━━━━━ SUPPLIED DATA ━━━━━
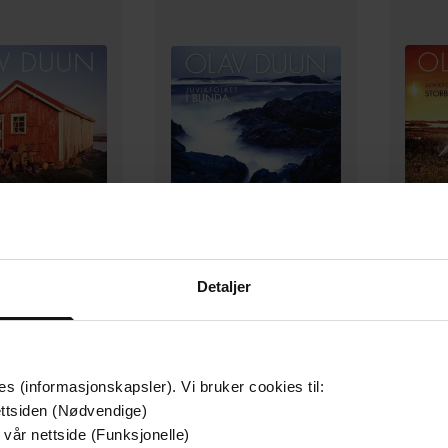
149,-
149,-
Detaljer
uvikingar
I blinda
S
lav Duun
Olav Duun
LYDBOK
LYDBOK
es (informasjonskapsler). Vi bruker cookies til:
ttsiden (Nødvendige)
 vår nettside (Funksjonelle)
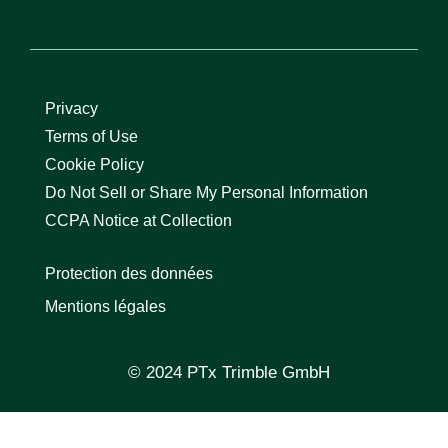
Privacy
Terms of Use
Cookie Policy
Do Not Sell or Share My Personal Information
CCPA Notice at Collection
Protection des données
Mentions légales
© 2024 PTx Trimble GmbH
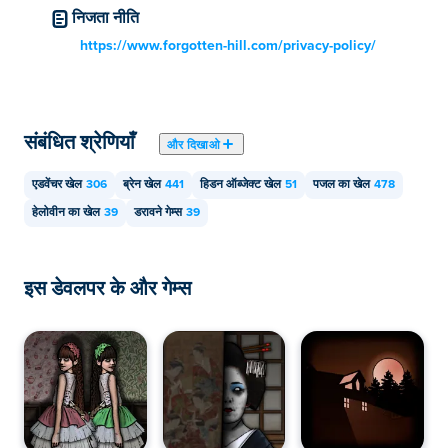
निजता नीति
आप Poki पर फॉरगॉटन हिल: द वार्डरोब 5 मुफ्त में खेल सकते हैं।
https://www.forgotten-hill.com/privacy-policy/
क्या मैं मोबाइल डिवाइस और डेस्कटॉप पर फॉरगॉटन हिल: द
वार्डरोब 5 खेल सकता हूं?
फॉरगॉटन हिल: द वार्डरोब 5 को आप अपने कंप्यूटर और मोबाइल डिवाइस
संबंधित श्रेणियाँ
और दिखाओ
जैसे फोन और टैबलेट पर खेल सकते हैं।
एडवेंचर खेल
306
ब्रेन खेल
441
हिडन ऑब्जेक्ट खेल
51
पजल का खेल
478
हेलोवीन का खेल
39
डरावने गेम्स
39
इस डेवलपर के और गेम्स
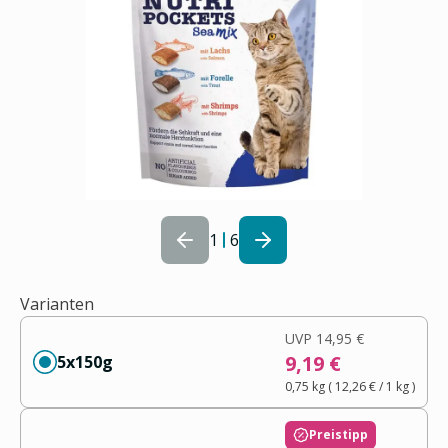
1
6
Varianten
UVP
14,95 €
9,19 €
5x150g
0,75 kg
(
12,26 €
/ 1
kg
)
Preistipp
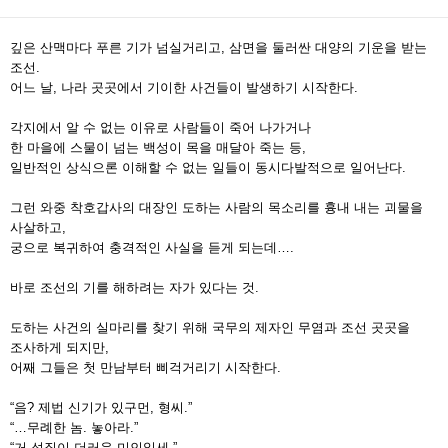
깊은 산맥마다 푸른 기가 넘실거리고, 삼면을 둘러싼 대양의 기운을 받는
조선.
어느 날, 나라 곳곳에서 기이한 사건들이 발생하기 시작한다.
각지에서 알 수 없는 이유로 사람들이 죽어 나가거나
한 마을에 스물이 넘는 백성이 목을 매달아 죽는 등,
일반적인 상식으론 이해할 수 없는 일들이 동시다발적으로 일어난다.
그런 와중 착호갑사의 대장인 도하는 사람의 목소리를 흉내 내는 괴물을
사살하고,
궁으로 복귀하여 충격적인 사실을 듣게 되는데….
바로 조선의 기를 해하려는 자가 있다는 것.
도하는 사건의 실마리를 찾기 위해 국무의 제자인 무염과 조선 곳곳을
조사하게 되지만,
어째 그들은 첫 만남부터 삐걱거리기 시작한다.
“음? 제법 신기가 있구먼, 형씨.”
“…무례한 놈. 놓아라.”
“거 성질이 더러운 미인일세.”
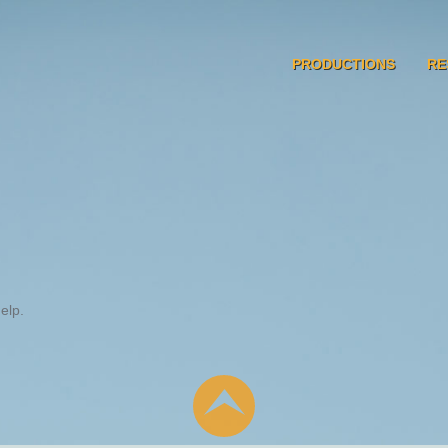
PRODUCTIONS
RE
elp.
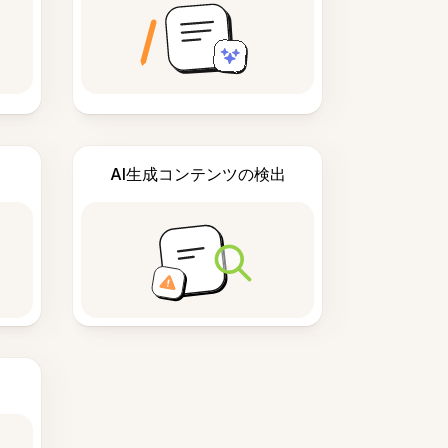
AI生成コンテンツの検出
━━━━━
I'd like every line with the string "시작한다" copied from the listing.

WRITTEN RESPONSE:
어느 날, 나라 곳곳에서 기이한 사건들이 발생하기 시작한다.
어째 그들은 첫 만남부터 삐걱거리기 시작한다.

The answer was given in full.